Cover
Titel
Pressefrühling und Profit. Wie westdeutsche Verlage 1989/1990 den Osten eroberten


Autor(en)
Tröger, Mandy
Erschienen
Anzahl Seiten
356 S.
Preis
€ 25,00
Rezensiert für H-Soz-Kult von
Thomas Großmann, Berlin

Zum 30. Jahrestag des Mauerfalls sind bis dato selten gehörte (selbst)kritische Töne in den historiografischen und erinnerungspolitischen Chor hineingekommen. Einzelne Bürgerrechtler/innen und frühere DDR-Oppositionelle haben zwar auch früher immer mal wieder darauf hingewiesen, dass sie ihre Ziele einer umfassenden Demokratisierung von Politik, Medien, Öffentlichkeit, Wirtschaft und Kultur in der DDR und auch im vereinten Deutschland nicht erreichen konnten, da die „Zeit der Utopie“ zu kurz war. Doch erst die Annäherung der zeithistorischen Forschung an die Transformationsgeschichte der untergegangenen DDR und hier insbesondere die Beschäftigung mit der Treuhandanstalt1, aber auch die hektische Suche nach möglichen Ursachen für den Höhenflug der AfD in Ostdeutschland scheinen nun einen breiteren öffentlichen Resonanzraum geschaffen zu haben.
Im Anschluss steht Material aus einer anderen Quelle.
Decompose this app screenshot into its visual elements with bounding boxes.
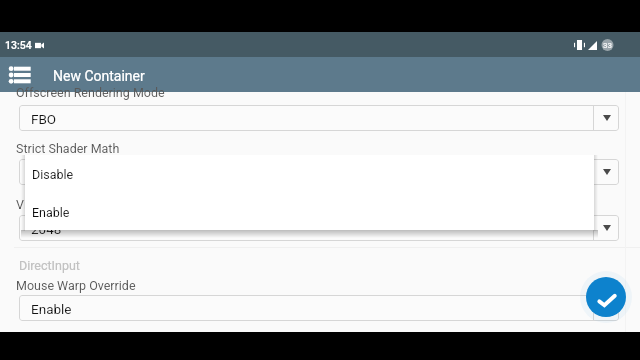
button[interactable]: FBO — [19, 105, 619, 131]
staticText: 13:54 — [5, 39, 32, 51]
button[interactable]: Disable — [19, 159, 619, 185]
button[interactable]: Enable — [25, 192, 594, 230]
staticText: 33 — [603, 41, 612, 50]
staticText: FBO — [31, 111, 57, 127]
button[interactable]: Enable — [19, 295, 619, 321]
staticText: New Container — [53, 68, 145, 84]
button[interactable]: 2048 — [19, 215, 619, 241]
staticText: DirectInput — [19, 258, 80, 273]
staticText: Enable — [32, 205, 70, 220]
staticText: Enable — [31, 301, 72, 317]
staticText: Disable — [32, 167, 74, 182]
button[interactable]: Confirm — [586, 277, 626, 317]
staticText: Video Memory Size — [16, 197, 124, 212]
staticText: Offscreen Rendering Mode — [16, 85, 165, 100]
staticText: 2048 — [31, 221, 62, 237]
button[interactable]: Menu — [4, 61, 35, 88]
staticText: Mouse Warp Override — [16, 278, 136, 293]
button[interactable]: Disable — [25, 155, 594, 192]
staticText: Strict Shader Math — [16, 141, 120, 156]
staticText: Disable — [31, 165, 76, 181]
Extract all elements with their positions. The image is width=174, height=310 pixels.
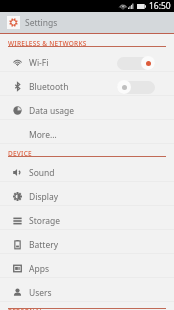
- button[interactable]: Display: [0, 182, 174, 206]
- staticText: WIRELESS & NETWORKS: [8, 39, 87, 48]
- button[interactable]: Wi-Fi: [0, 48, 174, 72]
- staticText: Apps: [29, 263, 49, 275]
- button[interactable]: On: [117, 56, 155, 70]
- staticText: 16:50: [149, 0, 171, 12]
- staticText: PERSONAL: [8, 307, 44, 310]
- button[interactable]: Apps: [0, 254, 174, 278]
- staticText: Wi-Fi: [29, 57, 49, 69]
- button[interactable]: Off: [117, 80, 155, 94]
- button[interactable]: Settings: [0, 12, 174, 33]
- staticText: Users: [29, 287, 52, 299]
- button[interactable]: Bluetooth: [0, 72, 174, 96]
- staticText: Sound: [29, 167, 55, 179]
- button[interactable]: More…: [0, 120, 174, 144]
- staticText: Storage: [29, 215, 61, 227]
- staticText: Bluetooth: [29, 81, 69, 93]
- button[interactable]: Sound: [0, 158, 174, 182]
- button[interactable]: Data usage: [0, 96, 174, 120]
- staticText: DEVICE: [8, 149, 32, 158]
- staticText: Settings: [25, 17, 58, 29]
- button[interactable]: Users: [0, 278, 174, 302]
- staticText: Battery: [29, 239, 59, 251]
- staticText: Display: [29, 191, 58, 203]
- staticText: Data usage: [29, 105, 75, 117]
- button[interactable]: Battery: [0, 230, 174, 254]
- staticText: More…: [29, 129, 57, 141]
- button[interactable]: Storage: [0, 206, 174, 230]
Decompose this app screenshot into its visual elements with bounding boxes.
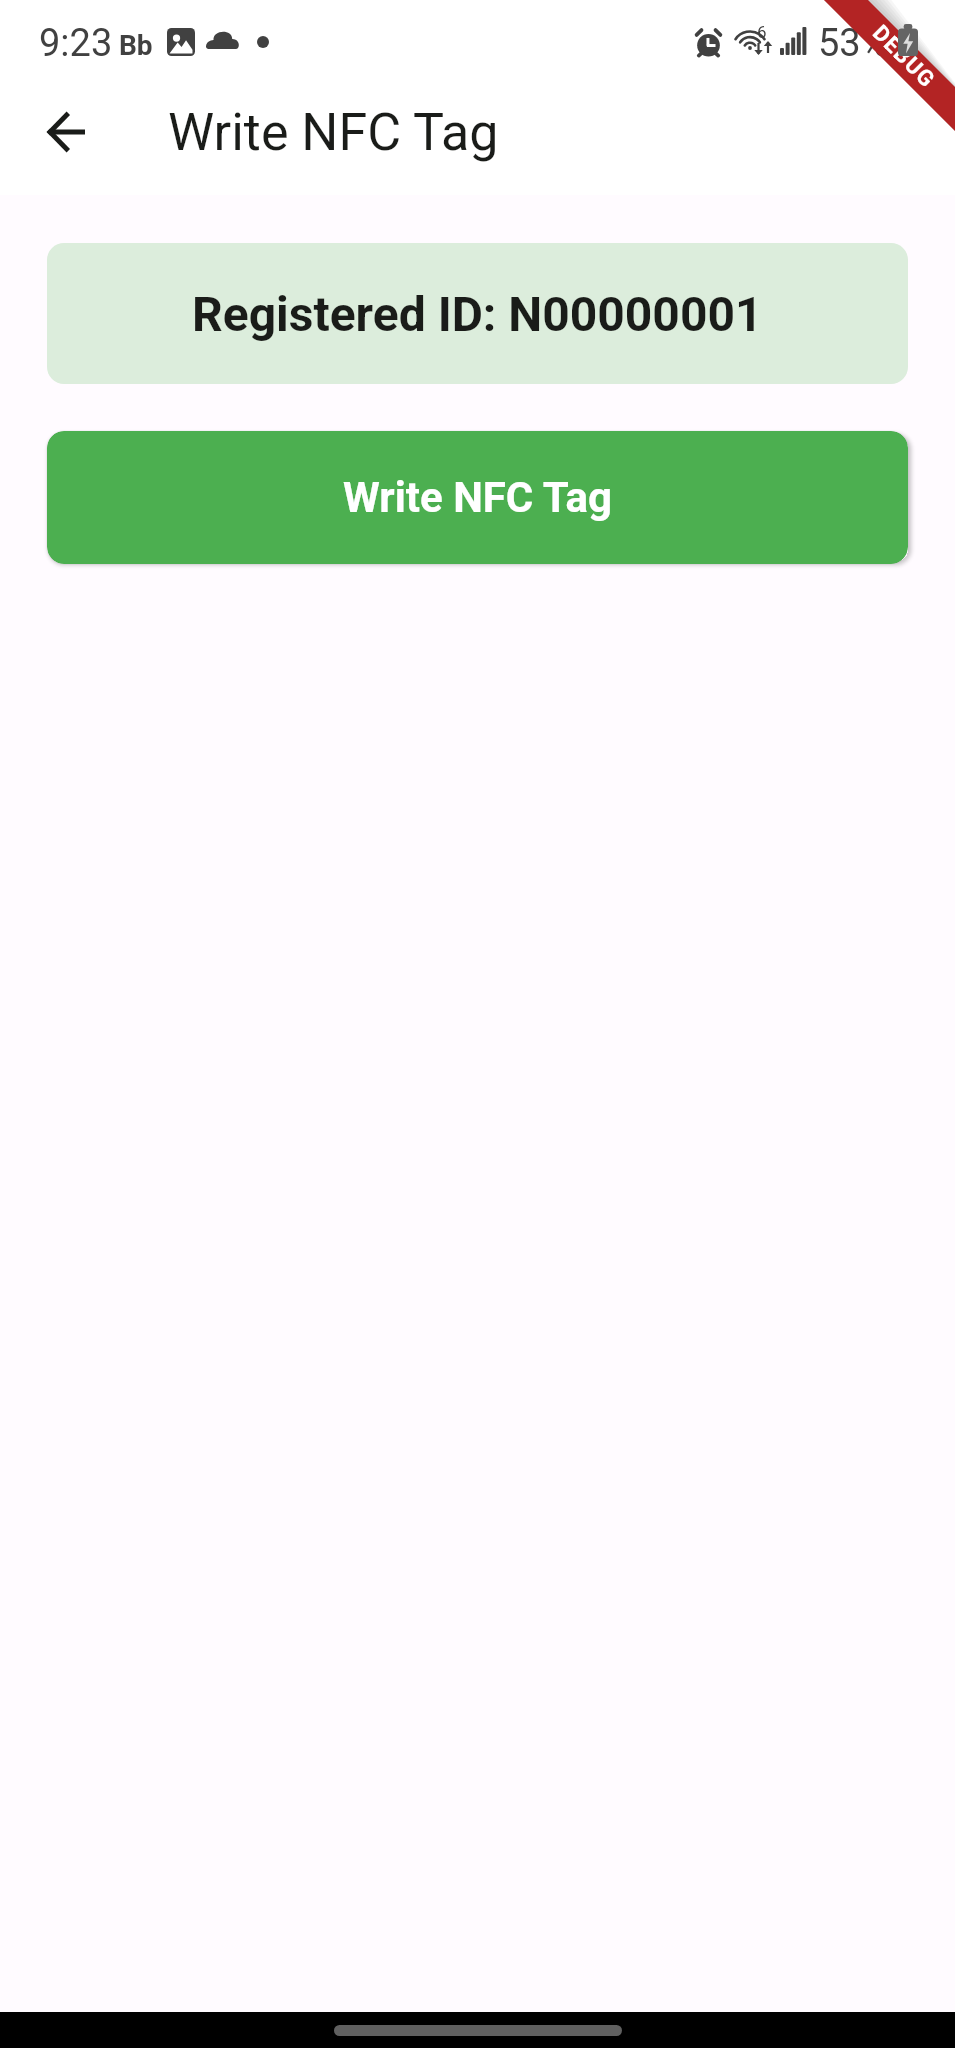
staticText: 9:23	[39, 21, 113, 66]
button[interactable]: Write NFC Tag	[47, 431, 908, 564]
staticText: DEBUG	[867, 20, 941, 94]
staticText: Registered ID: N00000001	[192, 286, 763, 342]
staticText: Write NFC Tag	[168, 102, 499, 163]
staticText: 6	[757, 22, 767, 42]
staticText: Write NFC Tag	[343, 473, 613, 522]
button[interactable]: Registered ID: N00000001	[47, 243, 908, 384]
staticText: Bb	[119, 29, 153, 62]
staticText: 53%	[818, 21, 889, 66]
button[interactable]: Back	[23, 88, 111, 176]
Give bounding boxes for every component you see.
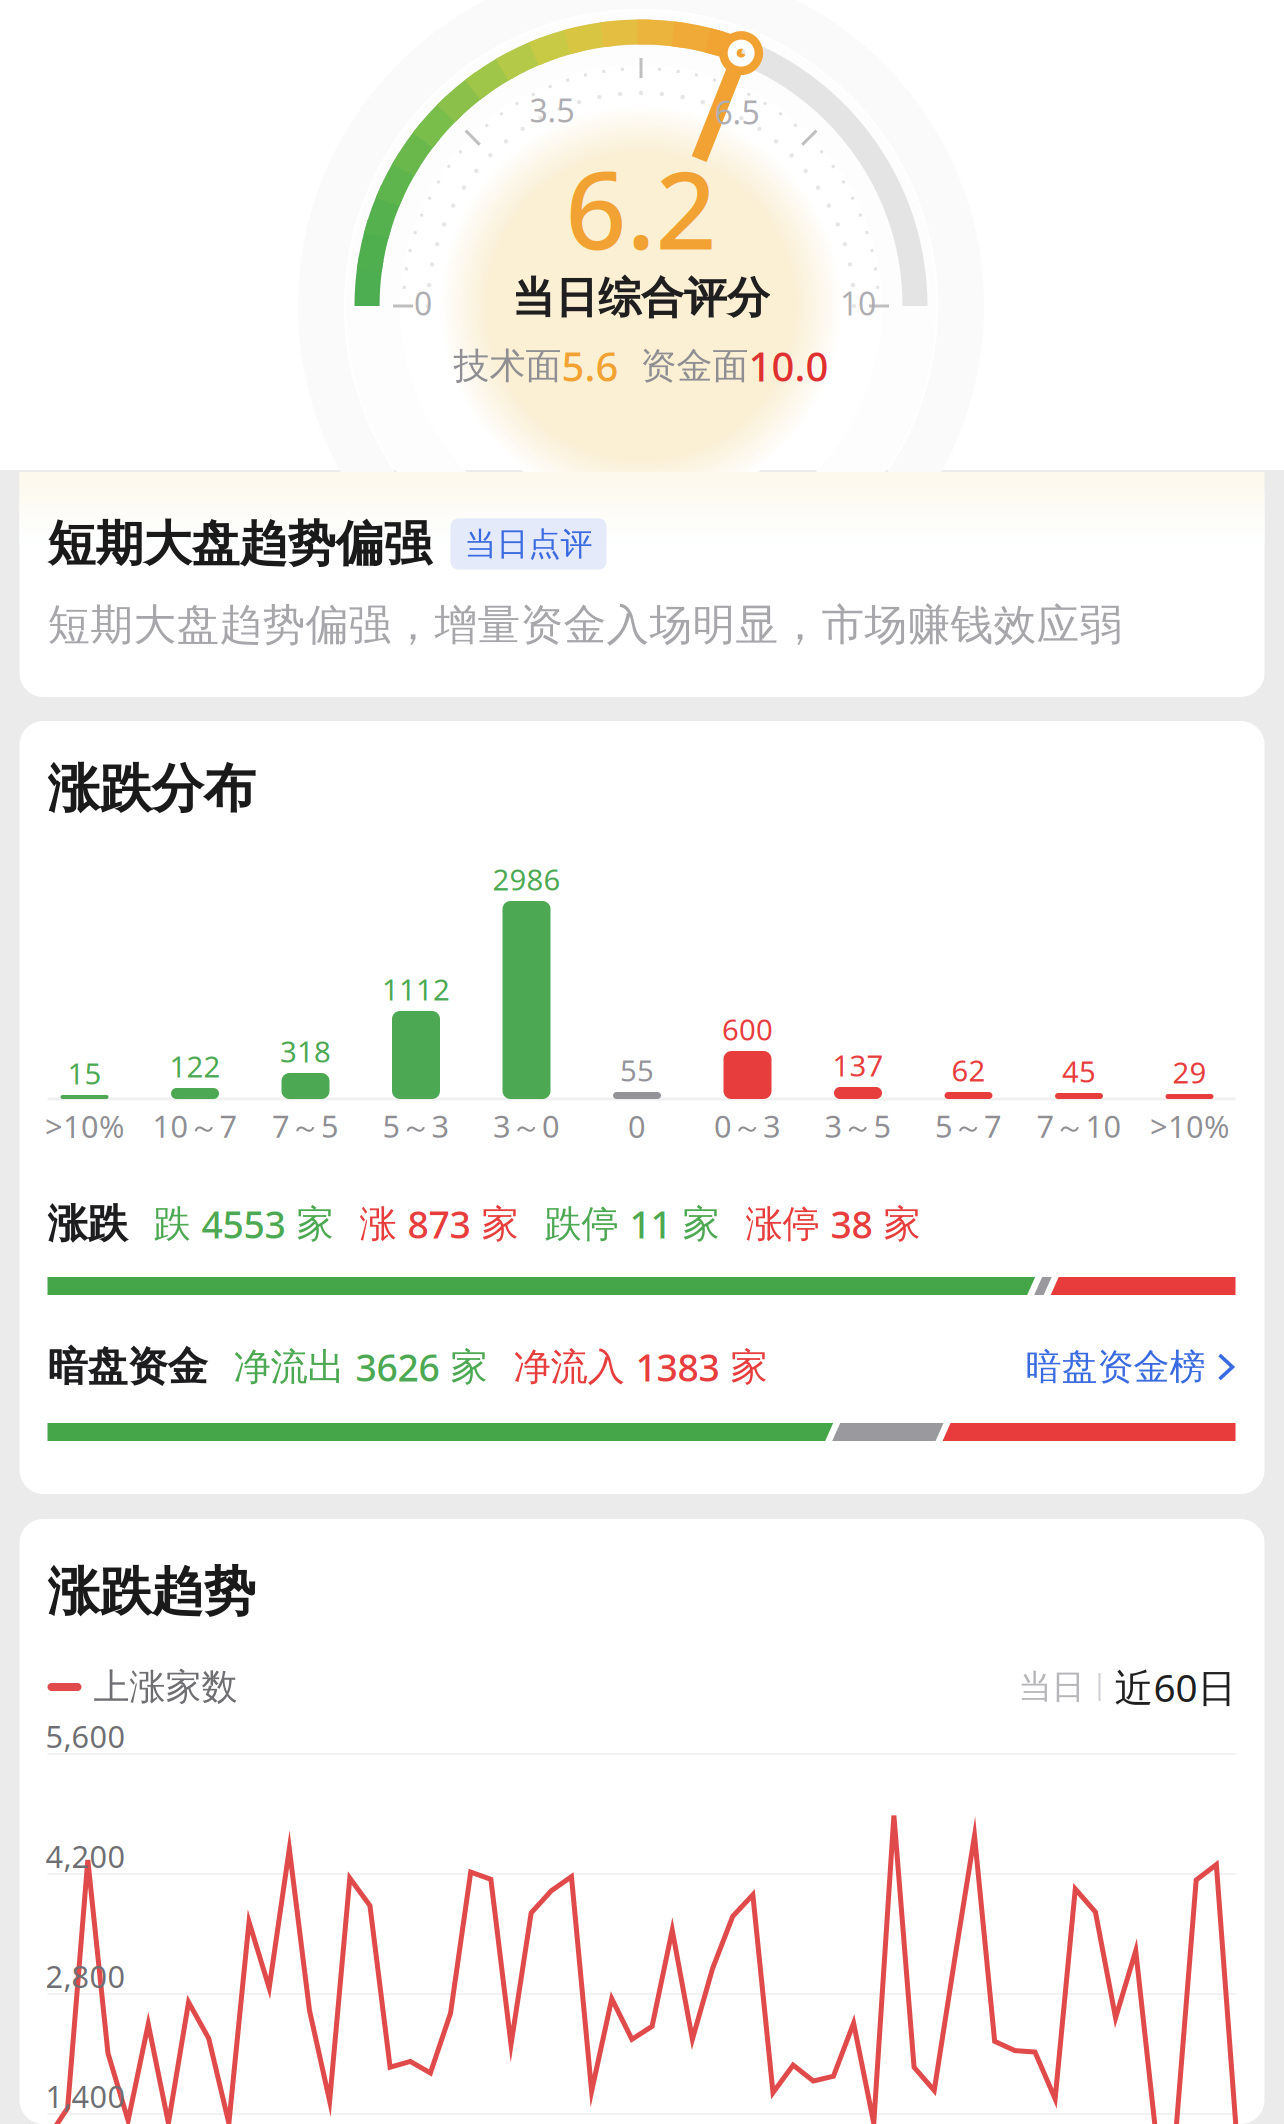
- staticText: 29: [1172, 1052, 1206, 1092]
- staticText: 3626: [356, 1342, 440, 1392]
- staticText: 0: [628, 1106, 646, 1146]
- staticText: 62: [952, 1050, 986, 1090]
- staticText: 家: [286, 1201, 334, 1247]
- staticText: 2986: [492, 860, 560, 898]
- staticText: 0: [414, 282, 432, 324]
- staticText: 上涨家数: [94, 1665, 238, 1709]
- staticText: 1,400: [46, 2076, 126, 2116]
- staticText: 涨跌趋势: [48, 1560, 256, 1624]
- staticText: 122: [170, 1046, 220, 1086]
- staticText: 家: [872, 1201, 920, 1247]
- button[interactable]: 近60日: [1114, 1661, 1236, 1713]
- staticText: 家: [470, 1201, 518, 1247]
- staticText: 2,800: [46, 1956, 126, 1996]
- staticText: 10.0: [748, 339, 828, 392]
- staticText: 当日: [1018, 1666, 1084, 1707]
- staticText: 1383: [636, 1342, 720, 1392]
- staticText: 涨停: [746, 1201, 830, 1247]
- staticText: 7～5: [272, 1106, 339, 1146]
- staticText: 当日点评: [464, 524, 592, 564]
- staticText: 净流入: [514, 1344, 636, 1390]
- staticText: 11: [630, 1199, 672, 1249]
- button[interactable]: 当日: [1018, 1666, 1084, 1707]
- staticText: 3～0: [493, 1106, 560, 1146]
- staticText: 10～7: [152, 1106, 238, 1146]
- staticText: 家: [440, 1344, 488, 1390]
- staticText: 家: [672, 1201, 720, 1247]
- staticText: 600: [722, 1010, 773, 1048]
- staticText: >10%: [1150, 1106, 1229, 1146]
- staticText: 38: [830, 1199, 872, 1249]
- staticText: 4,200: [46, 1836, 126, 1876]
- staticText: 873: [408, 1199, 470, 1249]
- staticText: 3.5: [530, 89, 574, 131]
- staticText: >10%: [45, 1106, 124, 1146]
- staticText: 当日综合评分: [512, 272, 770, 324]
- staticText: 涨跌分布: [48, 757, 256, 821]
- staticText: 资金面: [640, 344, 748, 388]
- staticText: 5,600: [46, 1716, 126, 1756]
- staticText: 短期大盘趋势偏强，增量资金入场明显，市场赚钱效应弱: [48, 599, 1122, 651]
- staticText: 近60日: [1114, 1661, 1236, 1713]
- staticText: 45: [1062, 1052, 1096, 1090]
- staticText: 5～7: [935, 1106, 1002, 1146]
- staticText: 净流出: [234, 1344, 356, 1390]
- staticText: 短期大盘趋势偏强: [48, 514, 432, 574]
- staticText: 技术面: [454, 344, 562, 388]
- staticText: 跌停: [544, 1201, 630, 1247]
- staticText: 55: [620, 1050, 654, 1090]
- staticText: 5～3: [382, 1106, 450, 1146]
- staticText: 7～10: [1036, 1106, 1122, 1146]
- staticText: 跌: [154, 1201, 202, 1247]
- staticText: 15: [68, 1054, 102, 1092]
- staticText: 318: [280, 1032, 331, 1070]
- staticText: 涨: [360, 1201, 408, 1247]
- staticText: 137: [832, 1046, 884, 1084]
- staticText: 3～5: [824, 1106, 892, 1146]
- staticText: 0～3: [714, 1106, 781, 1146]
- staticText: 暗盘资金榜: [1026, 1345, 1206, 1389]
- staticText: 10: [840, 282, 876, 324]
- button[interactable]: 暗盘资金: [48, 1342, 1236, 1392]
- staticText: 5.6: [562, 339, 618, 392]
- staticText: 涨跌: [48, 1199, 128, 1248]
- staticText: 6.5: [714, 91, 760, 133]
- staticText: 1112: [382, 970, 450, 1008]
- staticText: 暗盘资金: [48, 1342, 208, 1392]
- staticText: 6.2: [566, 137, 716, 279]
- staticText: 4553: [202, 1199, 286, 1249]
- staticText: 家: [720, 1344, 768, 1390]
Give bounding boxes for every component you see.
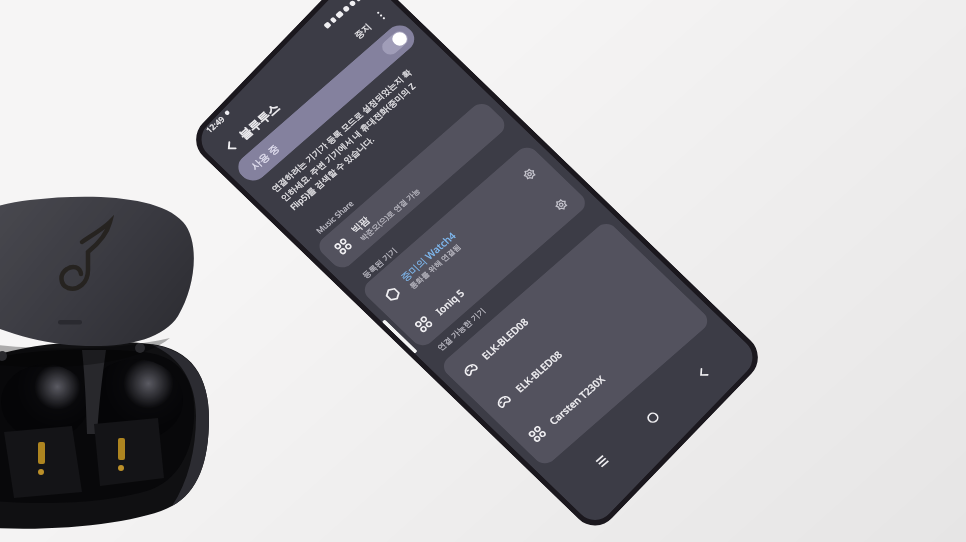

Diese vielfältigeren Perspektiven beleben Forschung und öffentliche Debatten, denn damit werden – trotz mancher Irrwege und fortdauernder Blindstellen – neue Fragen jenseits der deutschen Einheit als bloßer Erfolgsgeschichte möglich.

In diesem Sinne ist Mandy Trögers 2019 als Buch erschienene kommunikationswissenschaftliche Dissertation „Pressefrühling und Profit“, die an der Universität von Illinois in den USA entstanden ist, ein großer Schritt nach vorn. Danksagung und Vorwort des Buches legen nahe, dass hier eine (ost)deutsche Herkunft, kritische amerikanische Wissenschaft und der zeitweilige Blick von außen zur Entstehung von Thema und Text beigetragen haben. Der Untertitel stellt klar, was im Zentrum steht: „Wie westdeutsche Verlage 1989/1990 den Osten eroberten“. Allerdings verspricht er etwas mehr als das Buch in den Augen eines Historikers letztlich zu halten vermag, denn die Autorin untersucht „nur“ die Entwicklung des Pressevertriebs in der DDR für die Zeit zwischen November 1989 und Sommer 1990 auf medienpolitischer Ebene. Insofern geht es lediglich am Rande um die tatsächliche „Eroberung“ des Ostens – einerseits durch westdeutsche Verlage, andererseits durch die vielen Zeitungsneugründungen der Opposition und den inneren Aufbruch des verkrusteten Mediensystems in der DDR nach dem Ende der ideologischen und organisatorischen Hegemonie der Staatspartei SED ab Herbst 1989.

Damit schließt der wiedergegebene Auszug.